En 1901, La Couronne était un vrai "musée" de l'artillerie, disposant de 3 canons de 164,7 mm, 14 canons de 138,6 mm, 9 canons de 100 mm, toutes pièces de divers types représentatifs de toutes les modifications qu'elles avaient pu subir, et de nombreux canons de 65, 47 et 37 mm. On imagine la difficulté logistique induite par la multiplicité des calibres équipant les navires de la flotte. La Couronne participa à l'instruction des canonniers jusqu'en 1908.

Le lieutenant de vaisseau qui présente la pièce dont la culasse est ouverte est en tenue n°5 définie le 3 juin 1891, avec ici le veston à coupe droite introduit le 8 août 1889. C'était alors la tenue de travail la plus ordinaire ; elle n'était pas très seyante, mais plus adaptée au service à la mer que la redingote. Remarquons que les deux officiers supérieurs, eux aussi en tenue n°5, ont préféré la redingote...
La photo suivante nous présente La Couronne sous le grand pavois, qui à l'époque devait être long à installer, moins cependant que sur les autres bâtiments puisque le bâtiment-école disposait de nombreux élèves timoniers. Au sujet du grand pavois, le lecteur pourra se reporter à l'article que nous lui avons consacré : https://www.marins-traditions.fr/_files/ugd/c3f5ca_fb25a9678ceb4380bc99e33a19703f59.pdf

L'instruction des canonniers à bord était à la fois théorique et pratique.
Pour ce dernier volet, il fallait exercer les apprentis-canonniers au pointage grâce à un chevalet ou à un "tube de tir" (photo de gauche ci-dessous). Il était ensuite important de les entraîner à soutenir une certaine cadence de tir ; au centre ci-dessous a lieu un tir au canon de 100 mm (les canonniers devaient être capables de soutenir une cadence de 10 coups par minute). Les canonniers s'entraînaient à la mise en oeuvre de tous les types de pièces, bien que la mise en oeuvre de l'artillerie de petit calibre relevât alors en principe des fusiliers. A droite ci-dessous des canonniers s'entraînent à la mise en oeuvre d'un canon porte-amarre, qui était de 65 mm, comme ceux mis à terre par les compagnies de débarquement. Nous sommes loin du MAS 36 ou du FAMAS lance-amarre...
Après les journées de tir à la mer en rade d'Hyères, les marins faisaient la fête. Le tableau de service était adapté pour décompresser et y intégrer quelques distractions comprenant musique et danse (parfois de couple, entre hommes !). Ci-dessous, les marins bretons, loin de chez eux, s'adonnent à une ridée bretonne traditionnelle. On remarque le caractère décontracté des tenues qui sont très diverses : grande tenue avec brelage pour les factionnaires qui viennent d'être relevés, tenue de travail avec ou sans vareuse en toile rousse (marins en tricot rayé). Parmi les spectateurs, au centre, se trouve un mécanicien reconnaissable à son veston en toile bleue.

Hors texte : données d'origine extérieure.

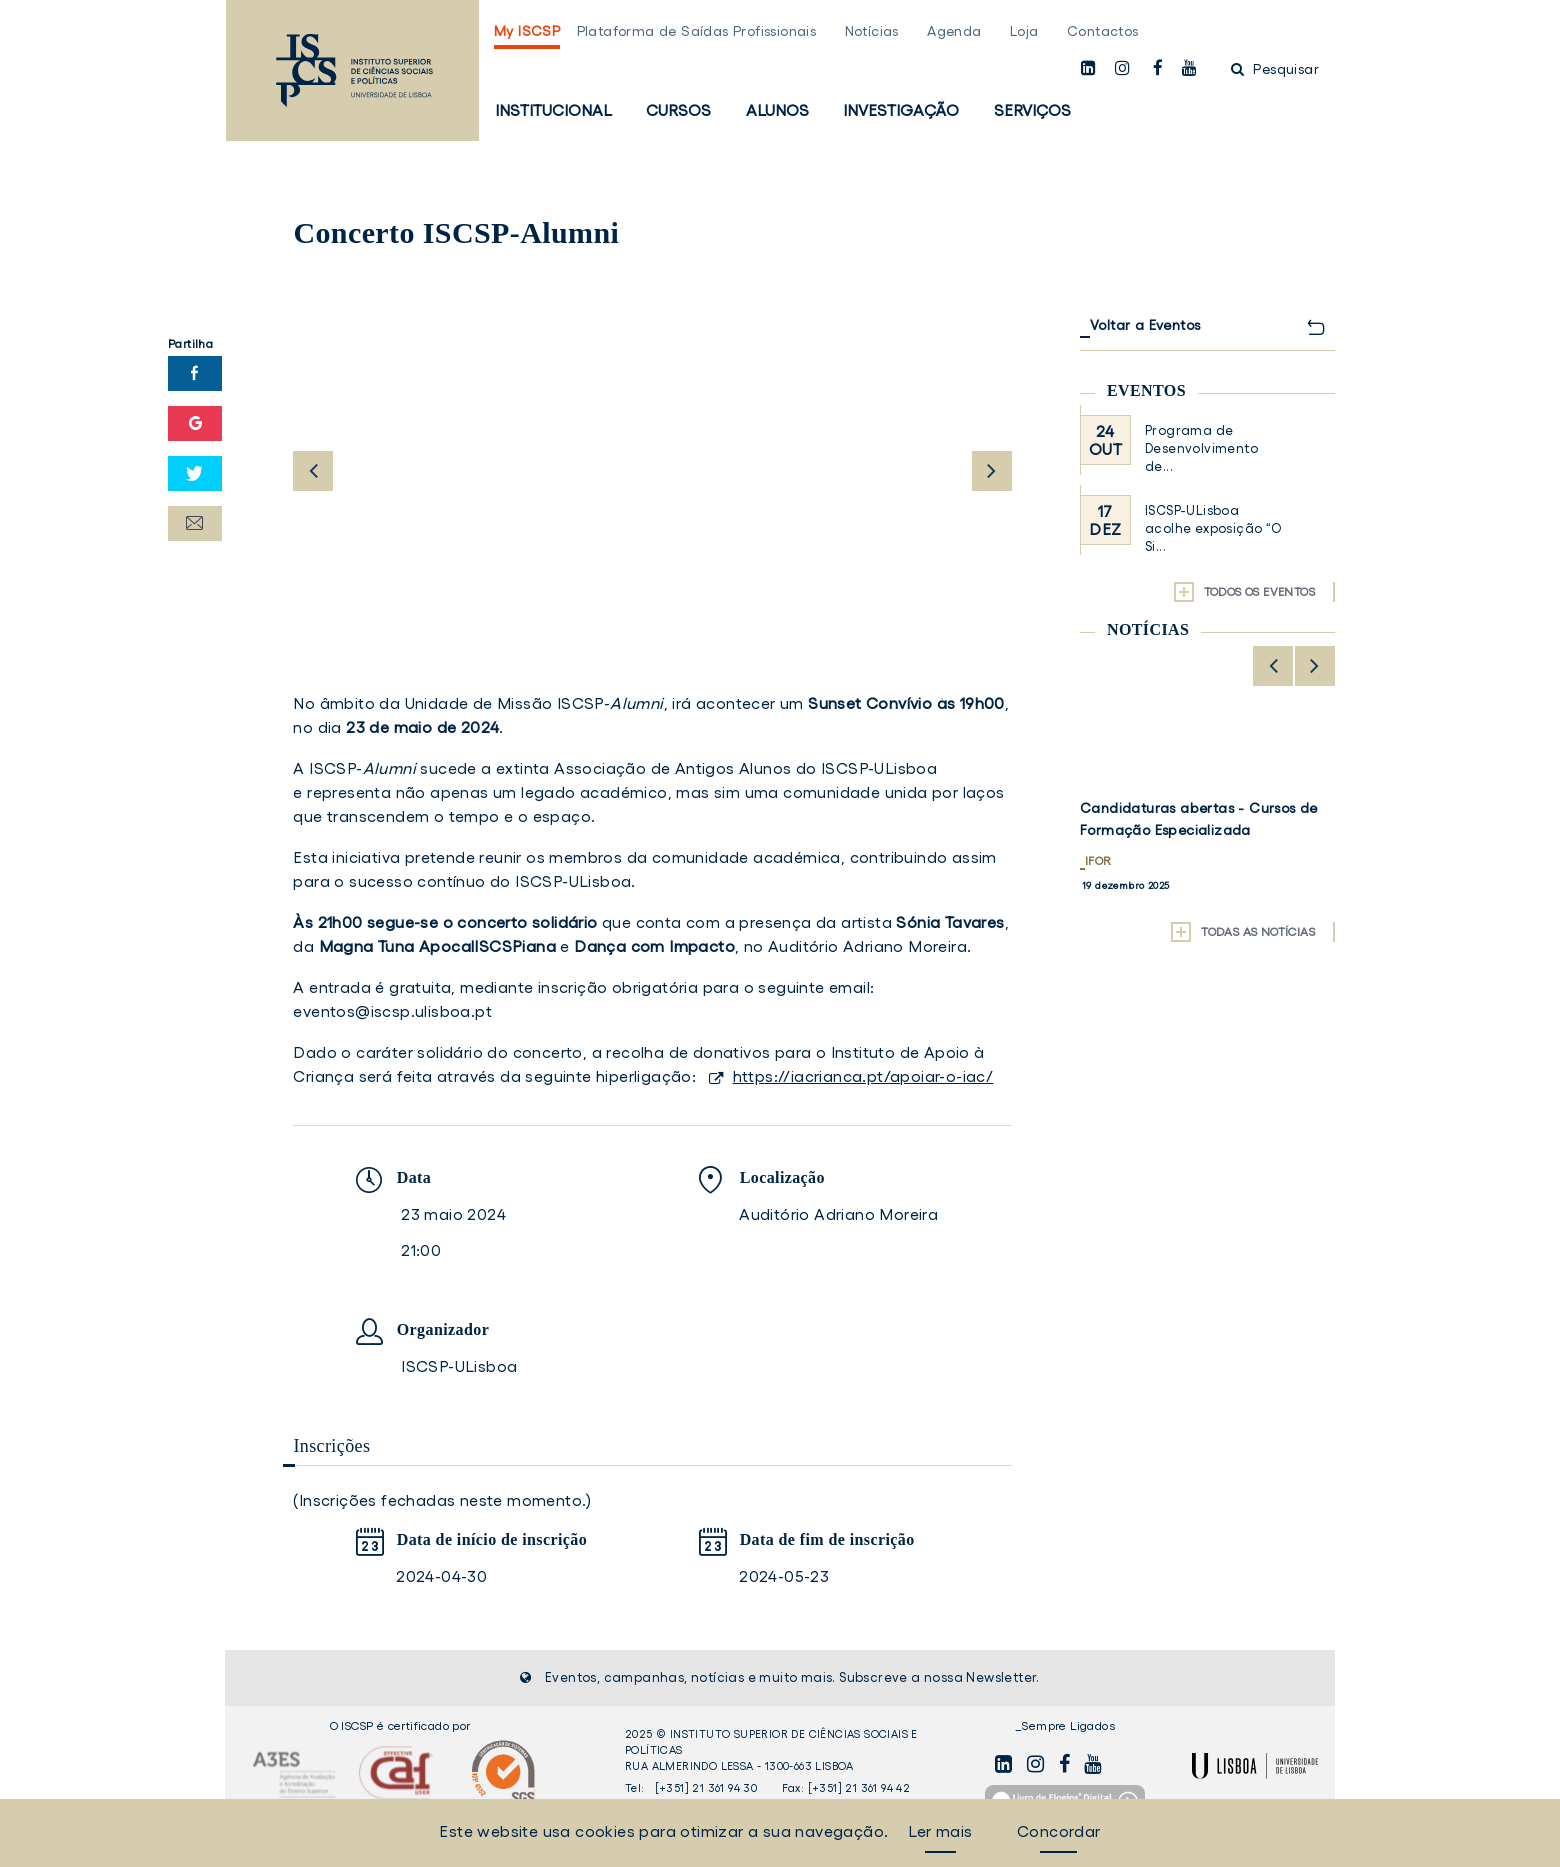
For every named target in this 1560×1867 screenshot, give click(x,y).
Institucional (553, 110)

Le dimanche matin avait lieu le défilé des élèves. En dépit de la relative exiguité du pont, les huit escouades ou compagnies de canonniers, chacune ayant à sa tête un lieutenant de vaisseau breveté, un lieutenant de vaisseau et un enseigne de vaisseau en formation de spécialité, et l'escouade d'apprentis-timoniers défilaient sur quatre rangs devant le commandant et l'état-major postés sur le gaillard d'arrière.

En plus du cours des apprentis-canonniers, destiné à attribuer aux jeunes marins le brevet de canonnier, était également organisée une école des vétérans destinée à recycler les quartiers-maîtres et seconds maîtres canonniers sur les nouveaux matériels.
Retirée du service actif en 1911, démâtée, La Couronne eut encore à servir pendant de longues années, devenant caserne-atelier central de la flotte à Toulon jusqu'en 1931. Elle fut finalement vendue pour démolition à La Seyne en 1933, opération qui fut achevée en 1934.
Au bilan, c'est donc pendant 69 années que la Marine exploita ce bâtiment !
Les clichés et les informations de ce billet sont principalement issus de la livraison du 30 juin 1901 du magazine Armée et Marine.